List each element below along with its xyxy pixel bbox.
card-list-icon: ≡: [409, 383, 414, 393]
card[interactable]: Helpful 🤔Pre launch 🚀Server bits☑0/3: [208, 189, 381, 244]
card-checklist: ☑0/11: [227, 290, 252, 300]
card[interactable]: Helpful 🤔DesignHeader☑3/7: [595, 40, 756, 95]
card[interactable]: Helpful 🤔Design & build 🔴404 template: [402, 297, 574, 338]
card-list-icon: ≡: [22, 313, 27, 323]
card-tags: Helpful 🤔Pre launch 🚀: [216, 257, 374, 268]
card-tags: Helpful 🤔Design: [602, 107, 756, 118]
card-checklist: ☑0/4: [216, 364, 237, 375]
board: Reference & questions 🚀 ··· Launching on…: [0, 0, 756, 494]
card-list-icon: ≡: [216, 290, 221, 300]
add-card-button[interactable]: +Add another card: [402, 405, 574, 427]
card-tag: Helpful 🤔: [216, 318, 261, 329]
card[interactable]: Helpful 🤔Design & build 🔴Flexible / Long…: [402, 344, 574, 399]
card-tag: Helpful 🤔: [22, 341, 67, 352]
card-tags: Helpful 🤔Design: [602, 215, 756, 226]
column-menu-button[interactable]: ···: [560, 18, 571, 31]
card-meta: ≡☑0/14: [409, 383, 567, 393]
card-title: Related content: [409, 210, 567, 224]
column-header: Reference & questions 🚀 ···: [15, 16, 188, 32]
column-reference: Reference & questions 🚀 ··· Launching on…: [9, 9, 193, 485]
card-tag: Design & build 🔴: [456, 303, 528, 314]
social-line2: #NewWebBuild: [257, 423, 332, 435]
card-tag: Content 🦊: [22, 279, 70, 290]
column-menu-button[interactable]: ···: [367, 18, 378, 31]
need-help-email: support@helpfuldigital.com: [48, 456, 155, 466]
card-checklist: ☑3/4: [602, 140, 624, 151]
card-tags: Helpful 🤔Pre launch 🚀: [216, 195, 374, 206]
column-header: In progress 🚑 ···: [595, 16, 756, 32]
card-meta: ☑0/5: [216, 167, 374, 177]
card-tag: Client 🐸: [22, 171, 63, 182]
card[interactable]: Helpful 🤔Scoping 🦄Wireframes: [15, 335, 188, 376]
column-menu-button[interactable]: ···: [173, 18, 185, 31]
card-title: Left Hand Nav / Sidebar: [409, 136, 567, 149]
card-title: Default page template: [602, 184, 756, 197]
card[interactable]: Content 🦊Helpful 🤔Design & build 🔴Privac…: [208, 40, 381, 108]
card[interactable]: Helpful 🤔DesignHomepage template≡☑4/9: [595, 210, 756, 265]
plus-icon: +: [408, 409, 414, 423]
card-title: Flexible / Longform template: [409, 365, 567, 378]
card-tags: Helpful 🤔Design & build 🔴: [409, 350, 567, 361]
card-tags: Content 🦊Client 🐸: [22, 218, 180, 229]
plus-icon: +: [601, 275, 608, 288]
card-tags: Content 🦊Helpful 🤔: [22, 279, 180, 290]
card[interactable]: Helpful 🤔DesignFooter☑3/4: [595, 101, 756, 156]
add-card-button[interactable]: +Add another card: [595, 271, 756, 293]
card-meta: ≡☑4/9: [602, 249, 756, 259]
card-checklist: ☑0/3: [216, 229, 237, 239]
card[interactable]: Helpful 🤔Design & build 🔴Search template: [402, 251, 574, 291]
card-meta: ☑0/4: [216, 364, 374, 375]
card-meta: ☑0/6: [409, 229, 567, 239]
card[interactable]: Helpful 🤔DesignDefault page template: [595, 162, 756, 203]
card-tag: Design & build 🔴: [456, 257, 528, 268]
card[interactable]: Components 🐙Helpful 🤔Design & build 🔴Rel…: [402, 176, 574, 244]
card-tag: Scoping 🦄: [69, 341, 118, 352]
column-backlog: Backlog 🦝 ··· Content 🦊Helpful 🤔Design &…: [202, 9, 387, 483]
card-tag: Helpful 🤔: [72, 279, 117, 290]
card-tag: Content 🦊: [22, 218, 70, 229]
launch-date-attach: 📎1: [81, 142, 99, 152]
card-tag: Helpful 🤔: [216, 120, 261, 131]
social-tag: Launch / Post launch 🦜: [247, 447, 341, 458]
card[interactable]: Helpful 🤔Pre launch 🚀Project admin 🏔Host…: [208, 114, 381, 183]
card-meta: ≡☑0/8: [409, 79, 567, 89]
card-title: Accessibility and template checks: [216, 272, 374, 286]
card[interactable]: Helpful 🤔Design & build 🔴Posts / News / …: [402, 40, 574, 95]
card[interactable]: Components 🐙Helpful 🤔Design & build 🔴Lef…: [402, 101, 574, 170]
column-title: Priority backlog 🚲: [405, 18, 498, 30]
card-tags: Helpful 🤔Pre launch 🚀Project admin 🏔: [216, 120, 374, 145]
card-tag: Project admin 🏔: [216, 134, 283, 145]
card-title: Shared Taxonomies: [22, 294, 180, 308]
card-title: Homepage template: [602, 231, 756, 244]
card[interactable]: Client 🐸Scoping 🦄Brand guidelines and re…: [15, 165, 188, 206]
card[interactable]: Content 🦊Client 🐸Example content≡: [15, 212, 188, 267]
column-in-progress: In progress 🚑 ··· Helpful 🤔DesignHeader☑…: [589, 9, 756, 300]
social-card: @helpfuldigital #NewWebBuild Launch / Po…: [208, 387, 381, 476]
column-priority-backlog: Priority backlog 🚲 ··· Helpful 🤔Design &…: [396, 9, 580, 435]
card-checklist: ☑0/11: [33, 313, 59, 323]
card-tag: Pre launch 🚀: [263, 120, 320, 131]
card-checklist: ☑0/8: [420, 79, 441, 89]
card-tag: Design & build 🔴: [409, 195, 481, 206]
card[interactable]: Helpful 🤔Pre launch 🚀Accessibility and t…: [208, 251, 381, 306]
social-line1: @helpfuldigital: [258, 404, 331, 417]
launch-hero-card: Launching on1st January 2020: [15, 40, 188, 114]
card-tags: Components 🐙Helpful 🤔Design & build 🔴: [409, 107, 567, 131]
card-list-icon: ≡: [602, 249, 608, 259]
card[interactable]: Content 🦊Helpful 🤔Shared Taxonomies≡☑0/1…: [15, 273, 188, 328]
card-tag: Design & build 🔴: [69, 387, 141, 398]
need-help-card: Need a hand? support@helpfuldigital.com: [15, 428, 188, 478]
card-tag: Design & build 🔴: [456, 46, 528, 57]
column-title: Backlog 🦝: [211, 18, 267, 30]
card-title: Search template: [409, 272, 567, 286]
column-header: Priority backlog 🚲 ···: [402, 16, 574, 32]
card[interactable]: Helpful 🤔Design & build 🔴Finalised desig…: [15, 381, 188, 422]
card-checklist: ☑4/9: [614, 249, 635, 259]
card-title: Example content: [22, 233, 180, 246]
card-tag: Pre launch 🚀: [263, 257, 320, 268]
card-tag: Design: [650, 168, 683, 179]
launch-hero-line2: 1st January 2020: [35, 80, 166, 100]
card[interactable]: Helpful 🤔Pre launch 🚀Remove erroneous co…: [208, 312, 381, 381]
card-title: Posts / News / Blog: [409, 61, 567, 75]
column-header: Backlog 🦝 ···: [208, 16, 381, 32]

__________________________________________________

## Action item
Give an exact transcription of all the material.

## Solution to the problem
List each element below along with its xyxy pixel bbox.
card-list-icon: ≡: [409, 383, 414, 393]
card[interactable]: Helpful 🤔Pre launch 🚀Server bits☑0/3: [208, 189, 381, 244]
card-checklist: ☑0/11: [227, 290, 252, 300]
card[interactable]: Helpful 🤔DesignHeader☑3/7: [595, 40, 756, 95]
card[interactable]: Helpful 🤔Design & build 🔴404 template: [402, 297, 574, 338]
card-list-icon: ≡: [22, 313, 27, 323]
card-tags: Helpful 🤔Pre launch 🚀: [216, 257, 374, 268]
card-tags: Helpful 🤔Design: [602, 107, 756, 118]
card-checklist: ☑0/4: [216, 364, 237, 375]
board: Reference & questions 🚀 ··· Launching on…: [0, 0, 756, 494]
card-list-icon: ≡: [216, 290, 221, 300]
add-card-button[interactable]: +Add another card: [402, 405, 574, 427]
card-tag: Helpful 🤔: [216, 318, 261, 329]
card[interactable]: Helpful 🤔Design & build 🔴Flexible / Long…: [402, 344, 574, 399]
card-tag: Helpful 🤔: [22, 341, 67, 352]
card-tags: Helpful 🤔Design: [602, 215, 756, 226]
column-menu-button[interactable]: ···: [560, 18, 571, 31]
card-meta: ≡☑0/14: [409, 383, 567, 393]
card-title: Related content: [409, 210, 567, 224]
column-header: Reference & questions 🚀 ···: [15, 16, 188, 32]
column-reference: Reference & questions 🚀 ··· Launching on…: [9, 9, 193, 485]
card-tag: Design & build 🔴: [456, 303, 528, 314]
social-line2: #NewWebBuild: [257, 423, 332, 435]
card-tag: Content 🦊: [22, 279, 70, 290]
column-menu-button[interactable]: ···: [367, 18, 378, 31]
need-help-email: support@helpfuldigital.com: [48, 456, 155, 466]
card-checklist: ☑3/4: [602, 140, 624, 151]
card-tags: Helpful 🤔Pre launch 🚀: [216, 195, 374, 206]
column-header: In progress 🚑 ···: [595, 16, 756, 32]
card-meta: ☑0/5: [216, 167, 374, 177]
card-tag: Client 🐸: [22, 171, 63, 182]
card[interactable]: Helpful 🤔Scoping 🦄Wireframes: [15, 335, 188, 376]
column-menu-button[interactable]: ···: [173, 18, 185, 31]
card-title: Left Hand Nav / Sidebar: [409, 136, 567, 149]
card-title: Default page template: [602, 184, 756, 197]
card[interactable]: Content 🦊Helpful 🤔Design & build 🔴Privac…: [208, 40, 381, 108]
card[interactable]: Helpful 🤔DesignHomepage template≡☑4/9: [595, 210, 756, 265]
plus-icon: +: [408, 409, 414, 423]
card-title: Flexible / Longform template: [409, 365, 567, 378]
card-tags: Helpful 🤔Design & build 🔴: [409, 350, 567, 361]
card-tags: Content 🦊Client 🐸: [22, 218, 180, 229]
plus-icon: +: [601, 275, 608, 288]
card-tags: Content 🦊Helpful 🤔: [22, 279, 180, 290]
card[interactable]: Helpful 🤔DesignFooter☑3/4: [595, 101, 756, 156]
add-card-button[interactable]: +Add another card: [595, 271, 756, 293]
card-meta: ≡☑4/9: [602, 249, 756, 259]
card-checklist: ☑0/3: [216, 229, 237, 239]
card[interactable]: Helpful 🤔Design & build 🔴Search template: [402, 251, 574, 291]
card-meta: ☑0/4: [216, 364, 374, 375]
card-meta: ☑0/6: [409, 229, 567, 239]
card[interactable]: Helpful 🤔DesignDefault page template: [595, 162, 756, 203]
card-tag: Design & build 🔴: [456, 257, 528, 268]
card[interactable]: Components 🐙Helpful 🤔Design & build 🔴Rel…: [402, 176, 574, 244]
card-tag: Scoping 🦄: [69, 341, 118, 352]
column-backlog: Backlog 🦝 ··· Content 🦊Helpful 🤔Design &…: [202, 9, 387, 483]
card-tag: Helpful 🤔: [72, 279, 117, 290]
card-tag: Content 🦊: [22, 218, 70, 229]
launch-date-attach: 📎1: [81, 142, 99, 152]
card-tag: Helpful 🤔: [216, 120, 261, 131]
social-tag: Launch / Post launch 🦜: [247, 447, 341, 458]
card[interactable]: Helpful 🤔Pre launch 🚀Project admin 🏔Host…: [208, 114, 381, 183]
card-meta: ≡☑0/8: [409, 79, 567, 89]
card-title: Accessibility and template checks: [216, 272, 374, 286]
card[interactable]: Helpful 🤔Design & build 🔴Posts / News / …: [402, 40, 574, 95]
card[interactable]: Components 🐙Helpful 🤔Design & build 🔴Lef…: [402, 101, 574, 170]
column-title: Priority backlog 🚲: [405, 18, 498, 30]
card-tags: Helpful 🤔Pre launch 🚀Project admin 🏔: [216, 120, 374, 145]
card-tag: Project admin 🏔: [216, 134, 283, 145]
card-title: Shared Taxonomies: [22, 294, 180, 308]
card-title: Homepage template: [602, 231, 756, 244]
card[interactable]: Client 🐸Scoping 🦄Brand guidelines and re…: [15, 165, 188, 206]
card[interactable]: Content 🦊Client 🐸Example content≡: [15, 212, 188, 267]
column-in-progress: In progress 🚑 ··· Helpful 🤔DesignHeader☑…: [589, 9, 756, 300]
social-card: @helpfuldigital #NewWebBuild Launch / Po…: [208, 387, 381, 476]
column-priority-backlog: Priority backlog 🚲 ··· Helpful 🤔Design &…: [396, 9, 580, 435]
card-checklist: ☑0/11: [33, 313, 59, 323]
card-tag: Pre launch 🚀: [263, 120, 320, 131]
card-checklist: ☑0/8: [420, 79, 441, 89]
card-tag: Design & build 🔴: [409, 195, 481, 206]
card[interactable]: Helpful 🤔Pre launch 🚀Accessibility and t…: [208, 251, 381, 306]
social-line1: @helpfuldigital: [258, 404, 331, 417]
launch-hero-card: Launching on1st January 2020: [15, 40, 188, 114]
card-tags: Components 🐙Helpful 🤔Design & build 🔴: [409, 107, 567, 131]
card-list-icon: ≡: [602, 249, 608, 259]
card[interactable]: Content 🦊Helpful 🤔Shared Taxonomies≡☑0/1…: [15, 273, 188, 328]
card-tag: Design & build 🔴: [69, 387, 141, 398]
need-help-card: Need a hand? support@helpfuldigital.com: [15, 428, 188, 478]
card-tag: Design & build 🔴: [456, 46, 528, 57]
column-title: Backlog 🦝: [211, 18, 267, 30]
card-title: Search template: [409, 272, 567, 286]
column-header: Priority backlog 🚲 ···: [402, 16, 574, 32]
card[interactable]: Helpful 🤔Design & build 🔴Finalised desig…: [15, 381, 188, 422]
card-checklist: ☑4/9: [614, 249, 635, 259]
card-title: Example content: [22, 233, 180, 246]
card-tag: Pre launch 🚀: [263, 257, 320, 268]
card-tag: Design: [650, 168, 683, 179]
launch-hero-line2: 1st January 2020: [35, 80, 166, 100]
card[interactable]: Helpful 🤔Pre launch 🚀Remove erroneous co…: [208, 312, 381, 381]
card-title: Posts / News / Blog: [409, 61, 567, 75]
column-header: Backlog 🦝 ···: [208, 16, 381, 32]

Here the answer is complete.